Clinical Advisory Board Addition

Dr. Frances A. Farraye MD, MSc, has joined the Cellceutix Clinical Advisory Board. Dr. Farraye is Clinical Director in the Section of Gastroenterology and Co-Director of the Center for Digestive Disorders at Boston Medical Center. He is also Professor of Medicine at the Boston University School of Medicine. Prior to accepting the position, Dr. Farraye consulted with Cellceutix to help design the protocol for its planned Phase 2 ulcerative proctitis clinical trial. Commented CEO Leo Ehrlich, “We are thrilled to have Dr. Farraye formally join the Celleutix team. His expertise and leadership has been clearly demonstrated throughout his stellar career. Dr. Farraye’s experience and knowledge will help us explore Brilacidin’s potential in treating other gastroenterological conditions. Brilacidin continues to impress us as we explore its application in numerous clinical areas.”
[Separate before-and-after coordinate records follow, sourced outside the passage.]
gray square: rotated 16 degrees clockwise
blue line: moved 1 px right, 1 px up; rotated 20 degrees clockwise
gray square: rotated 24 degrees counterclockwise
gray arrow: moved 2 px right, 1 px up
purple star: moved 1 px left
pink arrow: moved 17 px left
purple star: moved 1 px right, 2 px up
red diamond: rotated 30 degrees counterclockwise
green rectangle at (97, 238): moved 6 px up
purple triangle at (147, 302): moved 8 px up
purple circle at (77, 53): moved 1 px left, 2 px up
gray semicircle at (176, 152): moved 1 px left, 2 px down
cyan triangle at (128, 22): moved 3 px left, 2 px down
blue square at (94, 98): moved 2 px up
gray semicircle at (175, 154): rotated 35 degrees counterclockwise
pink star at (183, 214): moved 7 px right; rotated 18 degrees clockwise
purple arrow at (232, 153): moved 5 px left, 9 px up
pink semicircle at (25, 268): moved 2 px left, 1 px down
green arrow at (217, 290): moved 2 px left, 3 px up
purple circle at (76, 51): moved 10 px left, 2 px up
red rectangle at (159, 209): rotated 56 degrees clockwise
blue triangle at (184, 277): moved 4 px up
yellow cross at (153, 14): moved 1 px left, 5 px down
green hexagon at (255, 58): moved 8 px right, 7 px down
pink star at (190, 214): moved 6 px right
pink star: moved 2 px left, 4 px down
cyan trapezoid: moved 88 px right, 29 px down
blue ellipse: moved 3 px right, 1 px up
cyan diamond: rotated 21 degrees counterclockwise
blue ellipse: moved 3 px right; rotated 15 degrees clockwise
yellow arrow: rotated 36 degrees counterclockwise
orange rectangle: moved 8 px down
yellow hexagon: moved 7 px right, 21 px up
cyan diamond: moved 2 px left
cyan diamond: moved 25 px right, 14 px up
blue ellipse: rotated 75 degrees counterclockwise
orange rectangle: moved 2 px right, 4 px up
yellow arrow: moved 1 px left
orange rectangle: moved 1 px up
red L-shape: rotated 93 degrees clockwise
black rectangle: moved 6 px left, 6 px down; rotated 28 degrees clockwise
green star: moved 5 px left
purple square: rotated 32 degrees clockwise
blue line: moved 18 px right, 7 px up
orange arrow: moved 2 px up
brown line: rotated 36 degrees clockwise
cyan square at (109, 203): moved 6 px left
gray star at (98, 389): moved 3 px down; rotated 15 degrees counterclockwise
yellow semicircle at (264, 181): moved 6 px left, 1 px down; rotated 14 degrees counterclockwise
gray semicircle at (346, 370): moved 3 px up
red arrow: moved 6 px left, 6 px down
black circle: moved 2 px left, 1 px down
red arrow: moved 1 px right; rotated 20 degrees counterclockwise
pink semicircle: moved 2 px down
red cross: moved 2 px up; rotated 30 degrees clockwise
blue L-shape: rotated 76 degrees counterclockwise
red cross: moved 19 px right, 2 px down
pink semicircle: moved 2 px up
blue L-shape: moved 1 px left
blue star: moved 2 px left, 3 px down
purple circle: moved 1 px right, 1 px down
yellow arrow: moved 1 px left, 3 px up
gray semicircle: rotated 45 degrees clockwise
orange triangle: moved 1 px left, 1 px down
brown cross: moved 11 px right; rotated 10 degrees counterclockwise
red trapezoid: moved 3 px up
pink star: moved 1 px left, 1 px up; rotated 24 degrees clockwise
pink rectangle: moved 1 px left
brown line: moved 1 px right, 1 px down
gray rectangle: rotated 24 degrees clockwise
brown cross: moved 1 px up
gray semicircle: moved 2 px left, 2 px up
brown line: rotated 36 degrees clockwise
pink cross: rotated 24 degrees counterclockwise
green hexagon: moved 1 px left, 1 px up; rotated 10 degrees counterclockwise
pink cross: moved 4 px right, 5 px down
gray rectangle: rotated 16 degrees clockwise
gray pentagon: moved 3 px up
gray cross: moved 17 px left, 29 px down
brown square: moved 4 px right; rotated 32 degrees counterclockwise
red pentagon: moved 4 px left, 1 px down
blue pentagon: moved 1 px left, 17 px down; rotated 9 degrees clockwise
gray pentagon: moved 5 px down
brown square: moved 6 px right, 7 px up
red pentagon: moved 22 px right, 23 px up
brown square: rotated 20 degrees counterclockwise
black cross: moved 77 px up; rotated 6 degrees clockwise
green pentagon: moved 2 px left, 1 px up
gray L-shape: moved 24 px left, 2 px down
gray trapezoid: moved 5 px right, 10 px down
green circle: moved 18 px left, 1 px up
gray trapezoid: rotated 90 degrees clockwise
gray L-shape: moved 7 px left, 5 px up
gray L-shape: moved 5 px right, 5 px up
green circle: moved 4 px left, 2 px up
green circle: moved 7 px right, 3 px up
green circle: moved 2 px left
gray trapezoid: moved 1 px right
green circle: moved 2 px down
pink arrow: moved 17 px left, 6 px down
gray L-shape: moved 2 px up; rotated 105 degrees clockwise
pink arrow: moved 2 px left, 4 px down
About Dr. Francis A. Farraye, M.D., MSc.

Francis A. Farraye, M.D., MSc, Professor of Medicine, Clinical Director, Section of Gastroenterology and Co-Director, Center for Digestive Disorders, Boston University School of Medicine

Dr. Farraye is a Fellow of the American College of Physicians, American Society of Gastrointestinal Endoscopy, American Gastroenterological Association and the American College of Gastroenterology. He has published over 350 original manuscripts, abstracts and book chapters. He has served on numerous national and international committees including as a member of the ACG Board of Trustees. The New England CCFA named Dr. Farraye Humanitarian of the Year in 2003. In 2009, the ACG awarded Dr. Farraye the William Carey Award for service to the college. Dr. Farraye has been recognized as “Top Doctor” in Gastroenterology by Boston Magazine and U.S. News and World Report since 2010. His newest books for clinicians are Gastrointestinal Emergencies and Curbside Consultations in Inflammatory Bowel Disease and for patients Questions and Answers about Ulcerative Colitis, Questions and Answers about Crohn’s Disease and Ulcerative Colitis for Dummies.